Ivone Gomes: ‘Minha vida se resume à Unidos da Tijuca e me dedico de corpo e alma’

Ivone Gomes: ‘Minha vida se resume à Unidos da Tijuca e me dedico de corpo e alma’
Ivone durante o desfile da Unidos da Tijuca - Arquivo pessoal

Por Ricardo Maia
Fotos: arquivo pessoal

Nesta entrevista, vamos falar um pouco de pessoas que fazem o carnaval longe dos holofotes, porém são tão importantes quanto as “estrelas”. Nos bastidores, o seu trabalho vai muito além de somente ensaiar e de desfilar. O amor fala mais alto pelo que se faz. Ela integrou a Ala de Baianas do Salgueiro, do Arranco, da Império da Tijuca, foi presidente da Aprendizes do Salgueiro e hoje é secretária, presidente da Ala das Baianas e do Departamento Feminino da Unidos da Tijuca. Estamos falando de Ivone Maria Gomes. 

Durante esta conversa com nossa equipe de reportagem, Ivone Gomes conta sobre a sua paixão pela ala de baianas, momentos inesperados e até de certa forma cômicos ocorridos com algumas baianas pouco antes dos desfiles e especialmente sobre o caminho percorrido pelo mundo do samba até o momento atual. 

OBatuque.com – Fale-me um pouco sobre a tua trajetória no carnaval?

Ivone Gomes – Comecei minha trajetória já madura, sempre fui apaixonada pela ala de baianas, um dia indo a uma festa no Arranco, procurei o responsável pela ala e me inscrevi, depois fui para o Salgueiro e fiz a mesma coisa. Ali começava minha caminhada pelo carnaval. Três anos de baiana, fui convidada a assumir a Presidência da Aprendizes do Salgueiro na qual fiquei 2 anos. Saí em 2000. De lá fui para a (Unidos da) Tijuca, onde estou até hoje, cuidando da comunidade, onde faço inscrições, escolho alas para cada componente e sempre pensando no bem-estar deles. Já estou há alguns anos como secretária, à frente do Departamento Feminino e da Ala das Baianas, minhas meninas do coração. Então fui componente em algumas escolas, diretora, harmonia, presidente de escola mirim e presidente de baianas. Junto a isso tudo, estou trabalhando na administração de duas.

Ivone entre as meninas, as baianas

OBatuque.com – Como foi o processo de uma baiana ser convidada para presidente de uma escola mirim?

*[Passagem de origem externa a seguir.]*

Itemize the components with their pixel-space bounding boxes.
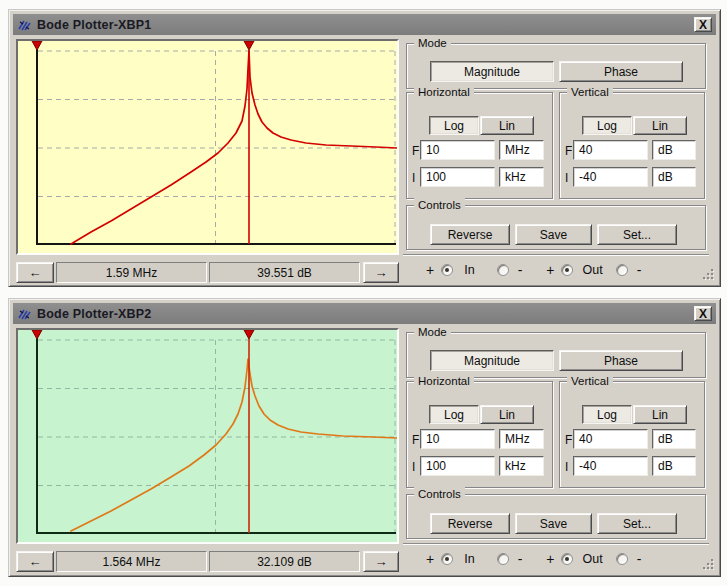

Ivone Gomes – Foi assim. Na época, ajudava ao presidente no que podia, meus cursos de secretariado me ajudaram bastante. Um dia, numa reunião, o antigo presidente me chamou e me avisou que a partir daquele dia, estaria à frente da Aprendizes. Fui indicada pela presidente da Ala dos Compositores de lá: Dona Ayde, com o aval de Dona Iracema, presidente da Ala de Destaques. Fiquei doida, larguei o emprego e me enfiei na quadra todos os dias para aprender como seria o trabalho de uma presidente, logo eu que só queria ser baiana (risos). Chamei amigos para me ajudarem e fui com a cara e a coragem. Tenho muito orgulho dessa minha passagem. Descobri vários talentos hoje no mundo do samba.

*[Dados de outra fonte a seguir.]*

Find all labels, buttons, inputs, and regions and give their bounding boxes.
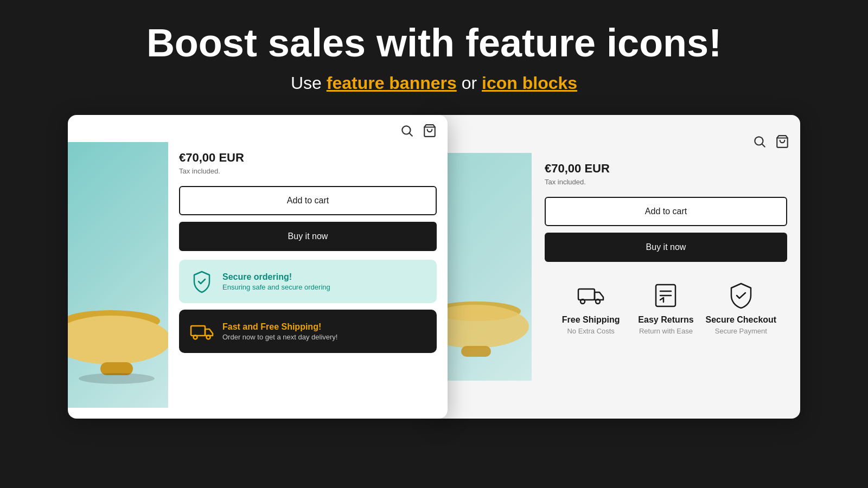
banner1-title: Secure ordering! — [222, 272, 330, 282]
cards-container: €70,00 EUR Tax included. Add to cart Buy… — [0, 115, 868, 419]
right-add-to-cart-button[interactable]: Add to cart — [545, 197, 787, 226]
easy-returns-block: Easy Returns Return with Ease — [628, 281, 703, 335]
truck-shipping-icon — [577, 281, 605, 310]
easy-returns-sub: Return with Ease — [628, 327, 703, 335]
right-price: €70,00 EUR — [545, 162, 787, 176]
secure-checkout-sub: Secure Payment — [704, 327, 778, 335]
card-left: €70,00 EUR Tax included. Add to cart Buy… — [68, 115, 448, 419]
search-icon[interactable] — [400, 124, 414, 138]
left-add-to-cart-button[interactable]: Add to cart — [179, 186, 437, 215]
icon-blocks-link[interactable]: icon blocks — [482, 73, 577, 93]
card-right: €70,00 EUR Tax included. Add to cart Buy… — [431, 115, 800, 419]
right-product-info: €70,00 EUR Tax included. Add to cart Buy… — [532, 153, 800, 381]
right-search-icon[interactable] — [752, 134, 767, 149]
right-tax-label: Tax included. — [545, 178, 787, 186]
secure-checkout-icon — [727, 281, 755, 310]
svg-rect-3 — [191, 326, 205, 336]
right-card-body: €70,00 EUR Tax included. Add to cart Buy… — [431, 153, 800, 381]
right-bowl-base — [461, 346, 491, 357]
right-cart-icon[interactable] — [775, 134, 789, 149]
free-shipping-title: Free Shipping — [553, 315, 628, 325]
secure-checkout-title: Secure Checkout — [704, 315, 778, 325]
free-shipping-sub: No Extra Costs — [553, 327, 628, 335]
banner1-text: Secure ordering! Ensuring safe and secur… — [222, 272, 330, 291]
hero-title: Boost sales with feature icons! — [11, 22, 857, 65]
svg-point-6 — [755, 137, 763, 145]
svg-line-1 — [410, 133, 412, 136]
icon-blocks-container: Free Shipping No Extra Costs — [545, 271, 787, 348]
banner2-text: Fast and Free Shipping! Order now to get… — [222, 322, 337, 341]
svg-point-11 — [596, 299, 600, 304]
left-topbar — [68, 115, 448, 142]
svg-point-0 — [402, 126, 410, 134]
truck-icon — [190, 319, 214, 343]
left-product-image — [68, 142, 168, 408]
banner2-title: Fast and Free Shipping! — [222, 322, 337, 332]
banner2-subtitle: Order now to get a next day delivery! — [222, 333, 337, 341]
left-buy-now-button[interactable]: Buy it now — [179, 222, 437, 251]
banner1-subtitle: Ensuring safe and secure ordering — [222, 283, 330, 291]
bowl-outer — [68, 316, 168, 364]
shipping-banner: Fast and Free Shipping! Order now to get… — [179, 310, 437, 353]
subtitle-prefix: Use — [291, 73, 327, 93]
shield-check-icon — [190, 269, 214, 293]
svg-point-5 — [207, 336, 210, 339]
right-buy-now-button[interactable]: Buy it now — [545, 233, 787, 262]
free-shipping-block: Free Shipping No Extra Costs — [553, 281, 628, 335]
bowl-shadow — [79, 373, 155, 384]
secure-checkout-block: Secure Checkout Secure Payment — [704, 281, 778, 335]
subtitle-middle: or — [462, 73, 482, 93]
feature-banners-link[interactable]: feature banners — [327, 73, 457, 93]
svg-rect-9 — [578, 289, 595, 300]
svg-line-7 — [762, 144, 765, 147]
left-tax-label: Tax included. — [179, 167, 437, 175]
left-card-body: €70,00 EUR Tax included. Add to cart Buy… — [68, 142, 448, 408]
cart-icon[interactable] — [423, 124, 437, 138]
right-topbar — [431, 126, 800, 153]
secure-ordering-banner: Secure ordering! Ensuring safe and secur… — [179, 260, 437, 303]
hero-subtitle: Use feature banners or icon blocks — [11, 73, 857, 93]
svg-point-4 — [194, 336, 197, 339]
hero-header: Boost sales with feature icons! Use feat… — [0, 0, 868, 110]
returns-icon — [652, 281, 680, 310]
svg-point-10 — [580, 299, 585, 304]
left-price: €70,00 EUR — [179, 151, 437, 165]
easy-returns-title: Easy Returns — [628, 315, 703, 325]
left-product-info: €70,00 EUR Tax included. Add to cart Buy… — [168, 142, 448, 408]
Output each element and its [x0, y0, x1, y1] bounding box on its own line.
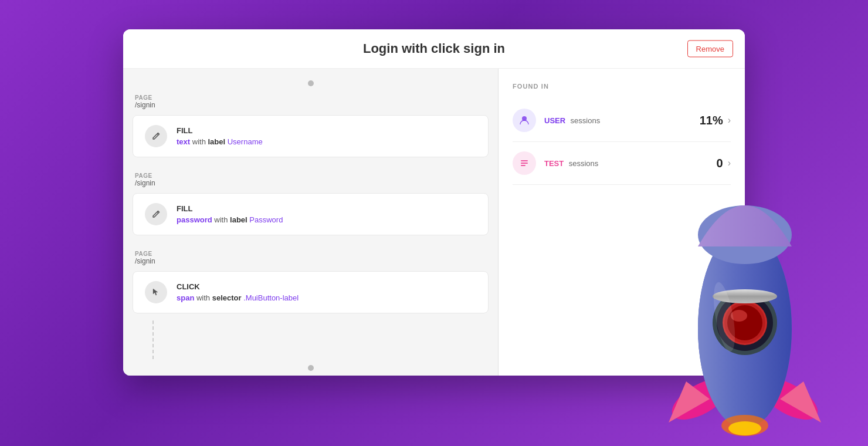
keyword-value-1: Username: [228, 137, 263, 146]
fill-icon-2: [145, 203, 167, 225]
with-label-1: with: [192, 137, 208, 146]
keyword-type-1: text: [177, 137, 190, 146]
page-label-2: PAGE /signin: [123, 164, 498, 191]
card-header: Login with click sign in Remove: [123, 29, 745, 69]
step-content-2: FILL password with label Password: [177, 204, 283, 224]
page-path-1: /signin: [135, 101, 486, 109]
svg-point-6: [754, 370, 824, 428]
step-detail-3: span with selector .MuiButton-label: [177, 293, 299, 302]
left-panel: PAGE /signin FILL text: [123, 69, 499, 376]
with-label-2: with: [214, 215, 230, 224]
step-group-3: PAGE /signin CLICK span with: [123, 242, 498, 320]
step-detail-1: text with label Username: [177, 137, 263, 146]
remove-button[interactable]: Remove: [687, 40, 733, 58]
step-content-1: FILL text with label Username: [177, 126, 263, 146]
user-session-tag: USER: [544, 116, 565, 125]
user-session-item[interactable]: USER sessions 11% ›: [513, 99, 731, 142]
page-label-text-1: PAGE: [135, 94, 486, 101]
svg-marker-5: [669, 381, 710, 423]
test-chevron-icon: ›: [728, 158, 731, 168]
svg-rect-1: [521, 160, 528, 161]
svg-rect-2: [521, 163, 528, 164]
card-title: Login with click sign in: [363, 41, 505, 56]
keyword-label-3: selector: [212, 293, 242, 302]
fill-icon-1: [145, 125, 167, 147]
svg-point-4: [666, 370, 736, 428]
user-session-info: USER sessions: [544, 115, 600, 126]
page-label-text-3: PAGE: [135, 251, 486, 257]
svg-point-20: [728, 421, 761, 435]
test-session-tag: TEST: [544, 159, 564, 168]
keyword-label-1: label: [208, 137, 225, 146]
step-detail-2: password with label Password: [177, 215, 283, 224]
step-action-3: CLICK: [177, 282, 299, 291]
user-session-percent: 11%: [700, 114, 723, 127]
step-group-2: PAGE /signin FILL password wi: [123, 164, 498, 242]
page-label-1: PAGE /signin: [123, 86, 498, 113]
test-session-percent: 0: [717, 157, 723, 170]
step-card-1: FILL text with label Username: [133, 115, 489, 157]
test-session-info: TEST sessions: [544, 158, 598, 168]
svg-rect-3: [521, 165, 525, 166]
test-session-item[interactable]: TEST sessions 0 ›: [513, 142, 731, 185]
step-action-2: FILL: [177, 204, 283, 213]
test-session-stat: 0 ›: [717, 157, 731, 170]
page-label-text-2: PAGE: [135, 173, 486, 179]
main-card: Login with click sign in Remove PAGE /si…: [123, 29, 745, 376]
page-label-3: PAGE /signin: [123, 242, 498, 269]
step-card-2: FILL password with label Password: [133, 193, 489, 235]
user-session-type: sessions: [571, 116, 601, 125]
test-session-type: sessions: [569, 159, 599, 168]
page-path-3: /signin: [135, 257, 486, 265]
step-card-3: CLICK span with selector .MuiButton-labe…: [133, 271, 489, 313]
user-session-stat: 11% ›: [700, 114, 731, 127]
found-in-label: FOUND IN: [513, 83, 731, 90]
user-session-icon: [513, 109, 536, 132]
with-label-3: with: [196, 293, 212, 302]
keyword-label-2: label: [230, 215, 247, 224]
keyword-value-3: .MuiButton-label: [243, 293, 299, 302]
user-chevron-icon: ›: [728, 115, 731, 126]
card-body: PAGE /signin FILL text: [123, 69, 745, 376]
svg-point-19: [721, 415, 768, 436]
page-path-2: /signin: [135, 179, 486, 187]
step-group-1: PAGE /signin FILL text: [123, 86, 498, 164]
right-panel: FOUND IN USER sessions 11% ›: [499, 69, 745, 376]
step-content-3: CLICK span with selector .MuiButton-labe…: [177, 282, 299, 302]
test-session-icon: [513, 151, 536, 175]
keyword-type-2: password: [177, 215, 212, 224]
keyword-value-2: Password: [249, 215, 283, 224]
click-icon: [145, 281, 167, 303]
step-action-1: FILL: [177, 126, 263, 135]
keyword-type-3: span: [177, 293, 194, 302]
svg-marker-7: [780, 381, 821, 423]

OBatuque.com – E como foi sua passagem do Salgueiro para a Unidos da Tijuca?

Ivone Gomes – Na mudança de administração, o novo presidente da época trocou toda a equipe. E eu fui junto nessa barca. Fui a última a ser dispensada, mas fui.

OBatuque.com – E como foi sua chegada à Unidos da Tijuca? Quem te levou?

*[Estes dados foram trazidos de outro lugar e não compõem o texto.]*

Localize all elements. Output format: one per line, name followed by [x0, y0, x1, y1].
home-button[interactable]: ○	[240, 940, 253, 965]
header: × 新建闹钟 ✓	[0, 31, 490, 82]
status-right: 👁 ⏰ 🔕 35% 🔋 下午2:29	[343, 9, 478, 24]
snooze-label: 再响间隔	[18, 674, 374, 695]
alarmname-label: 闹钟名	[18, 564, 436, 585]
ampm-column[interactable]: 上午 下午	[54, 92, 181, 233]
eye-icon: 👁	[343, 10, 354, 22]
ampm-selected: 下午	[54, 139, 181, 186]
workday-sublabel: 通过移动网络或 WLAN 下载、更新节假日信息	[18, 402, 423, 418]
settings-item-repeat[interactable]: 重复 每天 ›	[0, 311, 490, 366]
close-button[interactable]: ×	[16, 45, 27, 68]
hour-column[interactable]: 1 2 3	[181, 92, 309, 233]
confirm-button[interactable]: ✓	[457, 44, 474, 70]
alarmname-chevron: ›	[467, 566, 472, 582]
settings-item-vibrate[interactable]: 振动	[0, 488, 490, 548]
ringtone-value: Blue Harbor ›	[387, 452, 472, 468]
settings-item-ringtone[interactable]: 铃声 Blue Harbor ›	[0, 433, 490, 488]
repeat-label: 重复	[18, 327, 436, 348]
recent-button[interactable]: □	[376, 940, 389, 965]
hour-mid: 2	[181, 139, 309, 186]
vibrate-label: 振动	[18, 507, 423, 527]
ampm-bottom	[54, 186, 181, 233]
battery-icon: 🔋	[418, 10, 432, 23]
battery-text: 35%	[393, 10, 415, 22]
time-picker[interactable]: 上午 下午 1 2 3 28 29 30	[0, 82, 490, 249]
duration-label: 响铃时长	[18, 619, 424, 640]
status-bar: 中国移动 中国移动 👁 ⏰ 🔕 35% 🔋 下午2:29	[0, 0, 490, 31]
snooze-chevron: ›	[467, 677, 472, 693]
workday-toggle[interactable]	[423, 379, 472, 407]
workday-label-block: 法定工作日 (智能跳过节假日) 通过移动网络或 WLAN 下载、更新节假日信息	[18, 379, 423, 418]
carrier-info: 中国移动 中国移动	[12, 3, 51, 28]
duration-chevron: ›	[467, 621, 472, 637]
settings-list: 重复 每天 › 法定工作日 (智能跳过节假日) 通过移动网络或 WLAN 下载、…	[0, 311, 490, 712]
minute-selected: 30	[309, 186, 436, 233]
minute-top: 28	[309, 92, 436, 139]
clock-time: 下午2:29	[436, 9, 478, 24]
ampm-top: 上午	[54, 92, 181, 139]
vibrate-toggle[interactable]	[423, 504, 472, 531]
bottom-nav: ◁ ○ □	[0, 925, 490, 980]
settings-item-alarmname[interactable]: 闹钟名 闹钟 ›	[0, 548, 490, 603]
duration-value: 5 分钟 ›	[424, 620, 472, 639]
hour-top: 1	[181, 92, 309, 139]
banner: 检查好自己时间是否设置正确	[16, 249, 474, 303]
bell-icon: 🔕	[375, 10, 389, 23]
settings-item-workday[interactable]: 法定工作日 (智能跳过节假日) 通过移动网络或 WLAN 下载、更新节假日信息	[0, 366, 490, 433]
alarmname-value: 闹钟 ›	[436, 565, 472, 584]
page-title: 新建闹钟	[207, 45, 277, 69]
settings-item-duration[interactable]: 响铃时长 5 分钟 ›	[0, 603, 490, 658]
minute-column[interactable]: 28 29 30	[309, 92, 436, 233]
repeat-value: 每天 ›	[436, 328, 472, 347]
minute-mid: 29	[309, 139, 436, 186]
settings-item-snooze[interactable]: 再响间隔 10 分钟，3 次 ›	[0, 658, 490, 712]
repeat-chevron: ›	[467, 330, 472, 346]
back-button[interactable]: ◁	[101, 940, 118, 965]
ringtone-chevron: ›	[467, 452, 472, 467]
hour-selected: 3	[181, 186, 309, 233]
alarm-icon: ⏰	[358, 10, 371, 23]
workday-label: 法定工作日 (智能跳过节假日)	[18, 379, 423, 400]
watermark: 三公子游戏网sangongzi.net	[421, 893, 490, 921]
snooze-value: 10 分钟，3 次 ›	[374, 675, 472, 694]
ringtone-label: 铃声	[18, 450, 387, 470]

Ivone Gomes – Encontrei um amigo, o senhor Ivan de Freitas, com quem eu havia sido harmonia na Tuiuti. No ônibus, ele me convidou para ser secretária da Harmonia, e assim fui, no dia 1° de abril de 2001.

OBatuque.com – Secretária da harmonia existe?

Ivone Gomes – (Risos) Auxiliava nas atas de reunião, fazia fichas das harmonias, marcava reuniões… Bem, a parte burocrática era comigo.

Assistindo aos desfiles

OBatuque.com – Então dessa oportunidade, você foi ganhando espaço na Tijuca. De um tempo para cá, se tornou uma referência para todos na escola. Assessora da Presidência, Direção de Carnaval. É uma espécie de ligação entre o mundo exterior e a escola. Em que momento você percebeu essa “função”? Como conquistou? Você focou nesse objetivo ou aconteceu? Como você avalia a sua importância para o sucesso da escola?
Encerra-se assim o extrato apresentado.